Ваня, не отрываясь, смотрел на мертвую Феничку, крепко – даже побелела – закусив нижнюю губу. И что-то во взгляде Каляева было таким неистово напряженным, что корреспондент осторожно положил руку ему па плечо:
– Ты что, Ваня?
– Запоминаю, – выдохнул Каляев.
Глубоко и горько вздохнули совсем близко. Они подняли головы и увидели молодого парня в рабочей одежде, стоявшего прямо против них в ногах Феничкиного гроба. В правой руке парень сжимал мятую кожаную фуражку.
– Невеста моя, – глухо сказал он, поймав их взгляды.
– Феничка? – тихо спросил Василий Иванович.
– Осенью повенчаться хотели, да – не судьба. Отец с матерью свалились оба, весь вчерашний день да полночи искавши ее. Одна она у них была, как свет в окошке. Поди, говорят, ты, Тимофей, может, тебе повезет. Вот. Повезло, стало быть…
Василий Иванович чудом протиснулся между тесно стоявшими гробами, перешел на противоположную сторону, обнял парня.
– Мы тоже ее здесь искали, Тимофей.
– С первого прохода ее нашел, – сказал Тимофей, будто и не расслышав Немировича-Данченко. – Уж все бумаги получил. Жду, когда очередь дойдет, чтоб в церковь ее определить. Не определяют туда, не всем положено, говорят.
– Сейчас определим, – сказал Василий Иванович. – А потом пойдем куда-нибудь, помянем Феничку?
– Не смогу, вы уж простите, барин. На работу мне.

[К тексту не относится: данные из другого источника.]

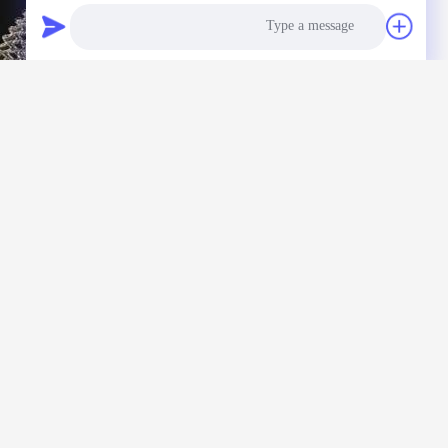
Photo
Video Call
Audio Call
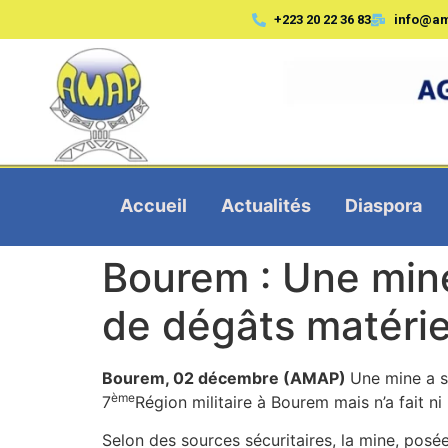
+223 20 22 36 83
info@a
Accueil
Actualités
Diaspora
Bourem : Une mine
de dégâts matérie
Bourem, 02 décembre (AMAP)
Une mine a s
ème
7
Région militaire à Bourem mais n’a fait ni
Selon des sources sécuritaires, la mine, posée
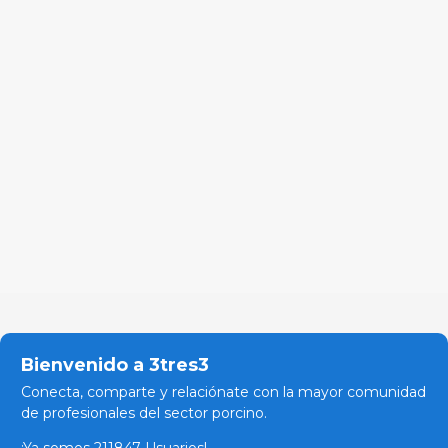
Bienvenido a 3tres3
Conecta, comparte y relaciónate con la mayor comunidad
de profesionales del sector porcino.
¡Ya somos 211847 Usuarios!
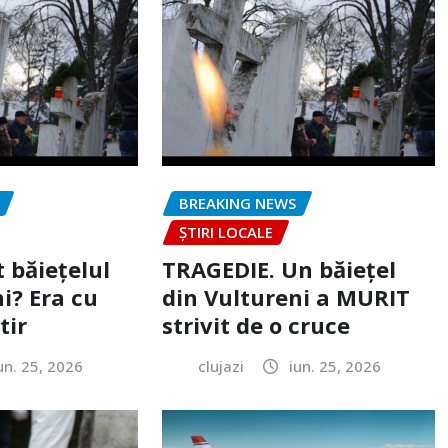
BREAKING NEWS
ȘTIRI LOCALE
 băiețelul
TRAGEDIE. Un băiețel
i? Era cu
din Vultureni a MURIT
tir
strivit de o cruce
un. 25, 2026
clujazi
iun. 25, 2026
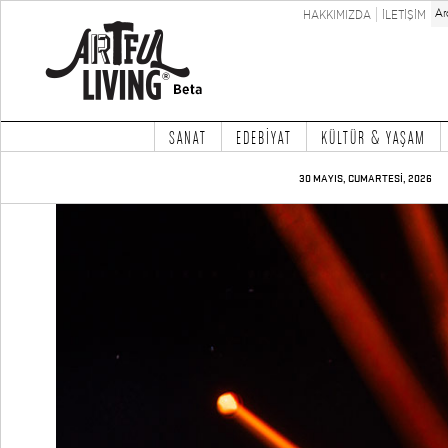
HAKKIMIZDA
İLETİŞİM
SANAT
EDEBİYAT
KÜLTÜR & YAŞAM
30 MAYIS, CUMARTESİ, 2026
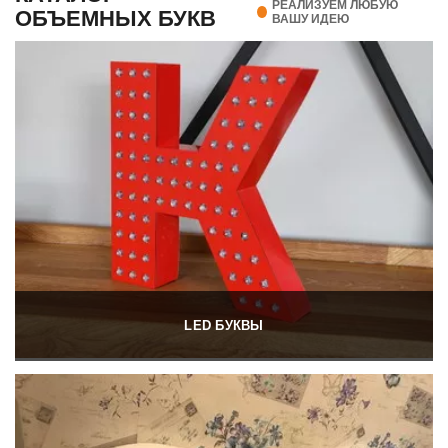
РЕАЛИЗУЕМ ЛЮБУЮ
ОБЪЕМНЫХ БУКВ
ВАШУ ИДЕЮ
LED БУКВЫ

Мастер только до обеда и отпустил.
Немирович-Данченко с парнем шли по одной дорожке, у ног погибших, а Ваня – по противоположной, у голов. Шел и ни о чем не мог думать. Только почему-то твердил про себя: «Запомню. Уж это я запомню…»
Кого он при этом имел в виду, было неясно. Тогда, может быть, даже для него самого.
Надя жила в состоянии какого-то съеженного, не существующего вне, а угнездившегося в душу ее неопределенного, смутного ужаса. Она догадывалась, что ужас этот возник потому, что органы чувств вдруг, разом предали ее, начали действовать самостоятельно, и более уже ей не подчинялись. И ужас как раз и заключался в том, что они более ей не подчиняются. Глаза теперь были обращены внутрь, в нее самое, и не сообщали ей о том, что видят, а показывали только прошлое. Они словно бы стали обладать памятью, постоянно находясь в готовности продемонстрировать ей то, на что она до отчаяния, до панического страха не хотела смотреть: четкие, фотографические сцены дикой толчеи ходынского рассвета, налитые кровью, распухшие лица, тупое, бесконечное, навязанное всем топтание в чудовищно тесном, почти замкнутом пространстве, бессмысленное кружение, кружение, кружение. Иссиня-черный труп женщины, теснотой вознесенный над людскими головами. Изодранную одежду, исцарапанные лица с широко разинутыми ртами. Безумные, вытаращенные глаза… Неимоверным усилием воли она переключала эти кошмарные видения на картины из собственной жизни, из собственного детства, и когда это удавалось, испытывала огромное облегчение покойного отдыха. Но удавалось это редко и длилось недолго.
А уши продолжали слышать нечеловеческие крики. Нет, не животные даже – Надя твердо была уверена, что животные не способны так кричать, – а чудовищный вопль самой плоти, восчувствовавшей собственную кончину. Вопли, стоны, крики, густую матерную брань хрипящих мужских надорванных глоток, женские визги – слава Богу, детей она, кажется, не слышала. Да не она, не она! Ее взбунтовавшиеся уши, запомнившие все и теперь бесконечно воспроизводящие ей то, что они запомнили. И самым страшным было не крики и вопли, не отчаянный женский визг и последние отлетающие стоны. Самым страшным был топот десятков тысяч босых ног. Дробный, семенящий, беспомощный, послушный и покорный. Просто – топот по сухому глинистому полю. Бесконечный, бессмысленный топот, в котором она участвовала и не участвовать не могла. Неучастие означало смерть, и она это понимала. И семенила, семенила, семенила… Семенила куда-то без цели и смысла.
Даже ноздри до физической боли резало воспоминание о запахе толпы. Это был не просто запах пота насквозь пропотевшей чуйки, который бережно хранило ее обоняние. Это был непередаваемый и необъяснимый чудовищный запах объятой ужасом толпы, и Надя не могла разобраться, из чего он состоит. Просто пахло ужасом, общим ужасом тысяч отчаявшихся людей, и она была жалкой, беспомощной единичкой этого всеобъемлющего ужаса.